Collected data:
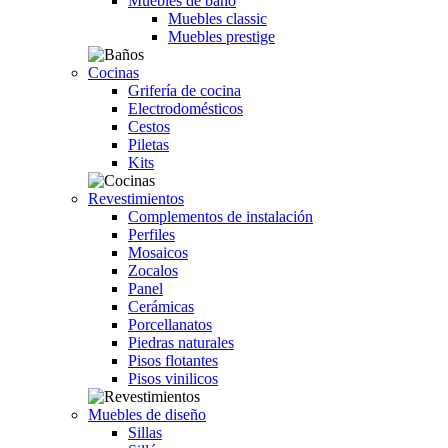
Muebles de baño
Muebles classic
Muebles prestige
Cocinas
Grifería de cocina
Electrodomésticos
Cestos
Piletas
Kits
Revestimientos
Complementos de instalación
Perfiles
Mosaicos
Zocalos
Panel
Cerámicas
Porcellanatos
Piedras naturales
Pisos flotantes
Pisos vinilicos
Muebles de diseño
Sillas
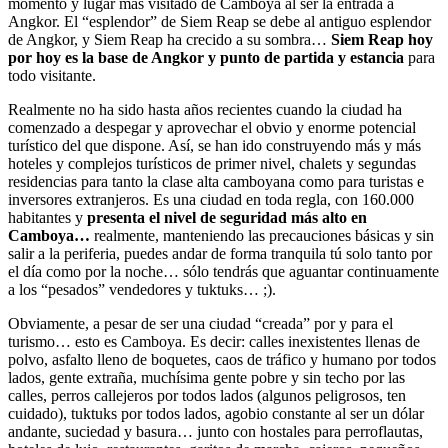
momento y lugar más visitado de Camboya al ser la entrada a
Angkor. El “esplendor” de Siem Reap se debe al antiguo esplendor
de Angkor, y Siem Reap ha crecido a su sombra…
Siem Reap hoy
por hoy es la base de Angkor y punto de partida y estancia
para
todo visitante.
Realmente no ha sido hasta años recientes cuando la ciudad ha
comenzado a despegar y aprovechar el obvio y enorme potencial
turístico del que dispone. Así, se han ido construyendo más y más
hoteles y complejos turísticos de primer nivel, chalets y segundas
residencias para tanto la clase alta camboyana como para turistas e
inversores extranjeros. Es una ciudad en toda regla, con 160.000
habitantes y
presenta el nivel de seguridad más alto en
Camboya…
realmente, manteniendo las precauciones básicas y sin
salir a la periferia, puedes andar de forma tranquila tú solo tanto por
el día como por la noche… sólo tendrás que aguantar continuamente
a los “pesados” vendedores y tuktuks… ;).
Obviamente, a pesar de ser una ciudad “creada” por y para el
turismo… esto es Camboya. Es decir: calles inexistentes llenas de
polvo, asfalto lleno de boquetes, caos de tráfico y humano por todos
lados, gente extraña, muchísima gente pobre y sin techo por las
calles, perros callejeros por todos lados (algunos peligrosos, ten
cuidado), tuktuks por todos lados, agobio constante al ser un dólar
andante, suciedad y basura… junto con hostales para perroflautas,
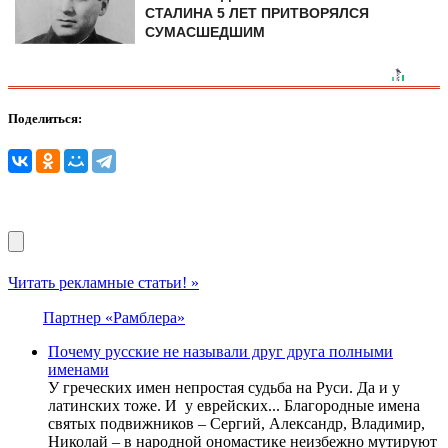
СТАЛИНА 5 ЛЕТ ПРИТВОРЯЛСЯ
СУМАСШЕДШИМ
Поделиться:
Читать рекламные статьи! »
Партнер «Рамблера»
Почему русские не называли друг друга полными
именами
У греческих имен непростая судьба на Руси. Да и у
латинских тоже. И у еврейских... Благородные имена
святых подвижников – Сергий, Александр, Владимир,
Николай – в народной ономастике неизбежно мутируют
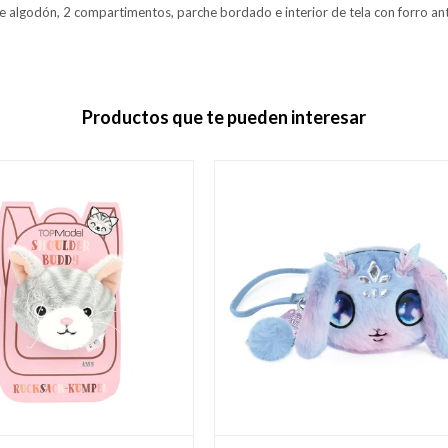
e algodón, 2 compartimentos, parche bordado e interior de tela con forro an
Productos que te pueden interesar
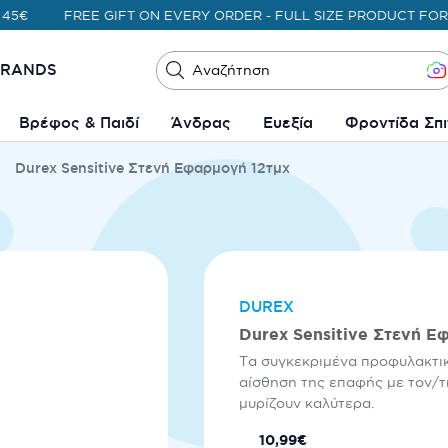
FREE GIFT ON EVERY ORDER - FULL SIZE PRODUCT FOR ORD
BRANDS
Αναζήτηση
Βρέφος & Παιδί
Άνδρας
Ευεξία
Φροντίδα Σπι
Durex Sensitive Στενή Εφαρμογή 12τμχ
DUREX
Durex Sensitive Στενή Ε
Τα συγκεκριμένα προφυλακτι
αίσθηση της επαφής με τον/τ
μυρίζουν καλύτερα.
10,99€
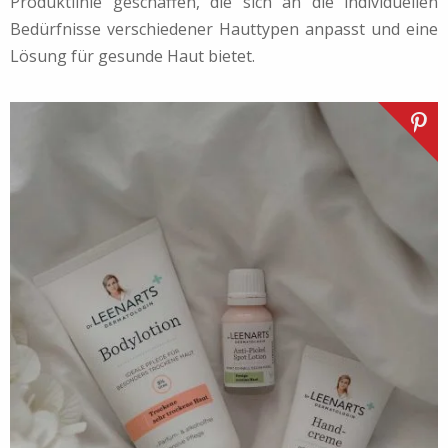
Produktlinie geschaffen, die sich an die individuellen
Bedürfnisse verschiedener Hauttypen anpasst und eine
Lösung für gesunde Haut bietet.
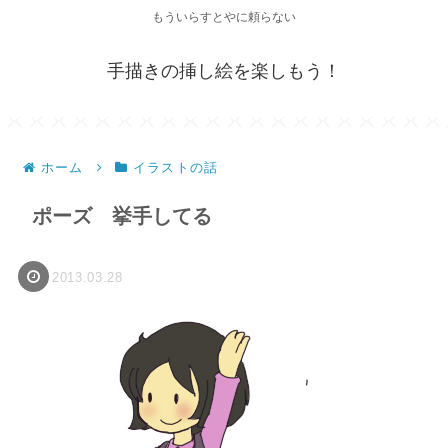
もういらすとやに頼らない
手描きの挿し絵を楽しもう！
ホーム
イラストの話
ポーズ 挙手してる
2013.03.28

* Task objective
Omit the pictures. Write out exactly the lines from the one containing "Bedürfnisse verschiedener Hauttypen" through the last line of the entries, both of them included.

* The completed task
Bedürfnisse verschiedener Hauttypen anpasst und eine
Lösung für gesunde Haut bietet.
もういらすとやに頼らない
手描きの挿し絵を楽しもう！
ホーム
イラストの話
ポーズ 挙手してる
2013.03.28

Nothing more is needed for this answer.